[Supplied material — start]

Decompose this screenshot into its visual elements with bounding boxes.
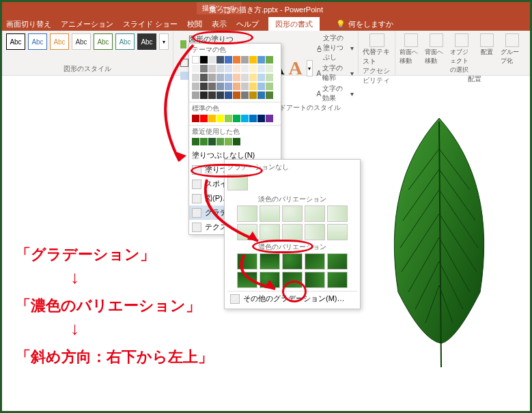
leaf-shape[interactable] [361,115,518,374]
color-swatch[interactable] [200,83,208,90]
color-swatch[interactable] [233,83,240,90]
color-swatch[interactable] [266,65,273,72]
color-swatch[interactable] [208,138,216,145]
gradient-option[interactable] [327,224,348,240]
color-swatch[interactable] [266,56,273,63]
gradient-option[interactable] [260,224,280,240]
shape-style[interactable]: Abc [72,33,91,50]
gradient-option[interactable] [305,205,325,222]
gradient-option[interactable] [305,272,325,288]
color-swatch[interactable] [257,83,265,90]
color-swatch[interactable] [241,74,249,81]
color-swatch[interactable] [257,74,265,81]
gradient-option[interactable] [327,205,348,222]
gradient-option[interactable] [305,253,325,270]
gradient-option[interactable] [260,205,280,222]
shape-style[interactable]: Abc [6,33,25,50]
selection-pane[interactable]: オブジェクトの選択 [450,33,473,74]
shape-styles-more[interactable]: ▾ [159,33,169,50]
color-swatch[interactable] [233,56,240,63]
alt-text-button[interactable]: 代替テキスト [363,33,391,66]
color-swatch[interactable] [192,56,199,63]
align[interactable]: 配置 [475,33,499,74]
color-swatch[interactable] [200,115,208,122]
color-swatch[interactable] [192,138,199,145]
theme-tint-row[interactable] [192,83,278,90]
color-swatch[interactable] [257,65,265,72]
theme-tint-row[interactable] [192,91,278,99]
gradient-option[interactable] [260,272,280,288]
gradient-none[interactable] [227,174,248,190]
text-effect[interactable]: A文字の効果▾ [317,84,354,103]
color-swatch[interactable] [192,83,199,90]
standard-color-row[interactable] [192,115,278,122]
recent-color-row[interactable] [192,138,278,145]
color-swatch[interactable] [216,74,224,81]
color-swatch[interactable] [200,65,208,72]
color-swatch[interactable] [225,138,232,145]
gradient-option[interactable] [327,253,348,270]
tab-help[interactable]: ヘルプ [236,19,259,29]
color-swatch[interactable] [241,65,249,72]
gradient-option[interactable] [282,224,303,240]
tab-slideshow[interactable]: スライド ショー [123,19,178,29]
shape-style[interactable]: Abc [137,33,156,50]
color-swatch[interactable] [241,91,249,99]
gradient-option[interactable] [282,205,303,222]
theme-color-row[interactable] [192,56,278,63]
color-swatch[interactable] [249,83,257,90]
color-swatch[interactable] [225,65,232,72]
group-btn[interactable]: グループ化 [501,33,524,74]
tab-view[interactable]: 表示 [212,19,227,29]
color-swatch[interactable] [200,74,208,81]
shape-style[interactable]: Abc [94,33,113,50]
color-swatch[interactable] [257,56,265,63]
color-swatch[interactable] [208,56,216,63]
color-swatch[interactable] [233,115,240,122]
color-swatch[interactable] [192,115,199,122]
color-swatch[interactable] [266,83,273,90]
color-swatch[interactable] [216,91,224,99]
color-swatch[interactable] [192,74,199,81]
color-swatch[interactable] [200,138,208,145]
text-fill[interactable]: A̲文字の塗りつぶし▾ [317,33,354,62]
color-swatch[interactable] [216,56,224,63]
color-swatch[interactable] [208,91,216,99]
gradient-option[interactable] [282,253,303,270]
color-swatch[interactable] [208,115,216,122]
more-gradients[interactable]: その他のグラデーション(M)… [227,291,357,306]
tell-me[interactable]: 💡何をしますか [336,19,393,29]
color-swatch[interactable] [200,91,208,99]
wordart-more[interactable]: ▾ [307,60,313,76]
gradient-option[interactable] [260,253,280,270]
color-swatch[interactable] [208,83,216,90]
color-swatch[interactable] [200,56,208,63]
shape-style[interactable]: Abc [50,33,69,50]
color-swatch[interactable] [233,91,240,99]
color-swatch[interactable] [216,138,224,145]
tab-review[interactable]: 校閲 [187,19,202,29]
color-swatch[interactable] [225,56,232,63]
color-swatch[interactable] [249,56,257,63]
gradient-option[interactable] [282,272,303,288]
bring-forward[interactable]: 前面へ移動 [400,33,423,74]
color-swatch[interactable] [249,74,257,81]
color-swatch[interactable] [208,74,216,81]
tab-transitions[interactable]: 画面切り替え [6,19,51,29]
color-swatch[interactable] [225,91,232,99]
color-swatch[interactable] [241,115,249,122]
theme-tint-row[interactable] [192,65,278,72]
color-swatch[interactable] [216,83,224,90]
color-swatch[interactable] [216,65,224,72]
color-swatch[interactable] [241,83,249,90]
color-swatch[interactable] [266,91,273,99]
gradient-option[interactable] [237,205,257,222]
gradient-option[interactable] [237,253,257,270]
color-swatch[interactable] [192,91,199,99]
shape-style[interactable]: Abc [115,33,135,50]
shape-style[interactable]: Abc [28,33,47,50]
color-swatch[interactable] [249,65,257,72]
color-swatch[interactable] [233,74,240,81]
tab-shape-format[interactable]: 図形の書式 [268,17,320,31]
gradient-option[interactable] [237,224,257,240]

[Supplied material — finish]

**Exercise objective:** Please write out every entry exactly, but skip the pictures.

**Result for this exercise:**
Decompose this screenshot into its visual elements with bounding boxes.
leaf-shape[interactable] [361,115,518,374]
color-swatch[interactable] [200,83,208,90]
color-swatch[interactable] [233,83,240,90]
color-swatch[interactable] [266,65,273,72]
color-swatch[interactable] [208,138,216,145]
gradient-option[interactable] [327,224,348,240]
color-swatch[interactable] [266,56,273,63]
gradient-option[interactable] [260,224,280,240]
shape-style[interactable]: Abc [72,33,91,50]
gradient-option[interactable] [305,205,325,222]
gradient-option[interactable] [305,272,325,288]
color-swatch[interactable] [257,83,265,90]
color-swatch[interactable] [241,74,249,81]
color-swatch[interactable] [257,74,265,81]
gradient-option[interactable] [327,205,348,222]
gradient-option[interactable] [305,253,325,270]
gradient-option[interactable] [260,205,280,222]
shape-style[interactable]: Abc [6,33,25,50]
selection-pane[interactable]: オブジェクトの選択 [450,33,473,74]
shape-styles-more[interactable]: ▾ [159,33,169,50]
color-swatch[interactable] [233,56,240,63]
alt-text-button[interactable]: 代替テキスト [363,33,391,66]
color-swatch[interactable] [192,56,199,63]
align[interactable]: 配置 [475,33,499,74]
color-swatch[interactable] [200,115,208,122]
color-swatch[interactable] [192,138,199,145]
theme-tint-row[interactable] [192,83,278,90]
color-swatch[interactable] [257,65,265,72]
theme-tint-row[interactable] [192,91,278,99]
gradient-option[interactable] [260,272,280,288]
gradient-none[interactable] [227,174,248,190]
text-effect[interactable]: A文字の効果▾ [317,84,354,103]
color-swatch[interactable] [192,83,199,90]
standard-color-row[interactable] [192,115,278,122]
recent-color-row[interactable] [192,138,278,145]
color-swatch[interactable] [216,74,224,81]
color-swatch[interactable] [200,65,208,72]
color-swatch[interactable] [225,138,232,145]
gradient-option[interactable] [327,253,348,270]
tab-help[interactable]: ヘルプ [236,19,259,29]
color-swatch[interactable] [241,65,249,72]
gradient-option[interactable] [282,224,303,240]
tab-slideshow[interactable]: スライド ショー [123,19,178,29]
shape-style[interactable]: Abc [137,33,156,50]
color-swatch[interactable] [241,91,249,99]
gradient-option[interactable] [282,205,303,222]
theme-color-row[interactable] [192,56,278,63]
color-swatch[interactable] [249,83,257,90]
color-swatch[interactable] [225,65,232,72]
group-btn[interactable]: グループ化 [501,33,524,74]
tab-view[interactable]: 表示 [212,19,227,29]
color-swatch[interactable] [200,74,208,81]
shape-style[interactable]: Abc [94,33,113,50]
color-swatch[interactable] [257,56,265,63]
color-swatch[interactable] [208,56,216,63]
color-swatch[interactable] [233,115,240,122]
color-swatch[interactable] [192,115,199,122]
color-swatch[interactable] [266,83,273,90]
color-swatch[interactable] [216,91,224,99]
color-swatch[interactable] [192,74,199,81]
color-swatch[interactable] [200,138,208,145]
text-fill[interactable]: A̲文字の塗りつぶし▾ [317,33,354,62]
color-swatch[interactable] [216,56,224,63]
color-swatch[interactable] [208,91,216,99]
gradient-option[interactable] [282,253,303,270]
color-swatch[interactable] [208,115,216,122]
more-gradients[interactable]: その他のグラデーション(M)… [227,291,357,306]
tell-me[interactable]: 💡何をしますか [336,19,393,29]
color-swatch[interactable] [200,91,208,99]
wordart-more[interactable]: ▾ [307,60,313,76]
gradient-option[interactable] [260,253,280,270]
color-swatch[interactable] [208,83,216,90]
color-swatch[interactable] [200,56,208,63]
shape-style[interactable]: Abc [50,33,69,50]
color-swatch[interactable] [233,91,240,99]
color-swatch[interactable] [216,138,224,145]
tab-review[interactable]: 校閲 [187,19,202,29]
color-swatch[interactable] [225,56,232,63]
color-swatch[interactable] [249,56,257,63]
gradient-option[interactable] [282,272,303,288]
bring-forward[interactable]: 前面へ移動 [400,33,423,74]
color-swatch[interactable] [249,74,257,81]
color-swatch[interactable] [208,74,216,81]
tab-transitions[interactable]: 画面切り替え [6,19,51,29]
color-swatch[interactable] [225,91,232,99]
color-swatch[interactable] [241,115,249,122]
theme-tint-row[interactable] [192,65,278,72]
color-swatch[interactable] [216,83,224,90]
color-swatch[interactable] [216,65,224,72]
color-swatch[interactable] [241,83,249,90]
color-swatch[interactable] [266,91,273,99]
gradient-option[interactable] [237,205,257,222]
gradient-option[interactable] [237,253,257,270]
color-swatch[interactable] [192,91,199,99]
shape-style[interactable]: Abc [115,33,135,50]
shape-style[interactable]: Abc [28,33,47,50]
color-swatch[interactable] [249,65,257,72]
color-swatch[interactable] [233,74,240,81]
tab-shape-format[interactable]: 図形の書式 [268,17,320,31]
gradient-option[interactable] [237,224,257,240]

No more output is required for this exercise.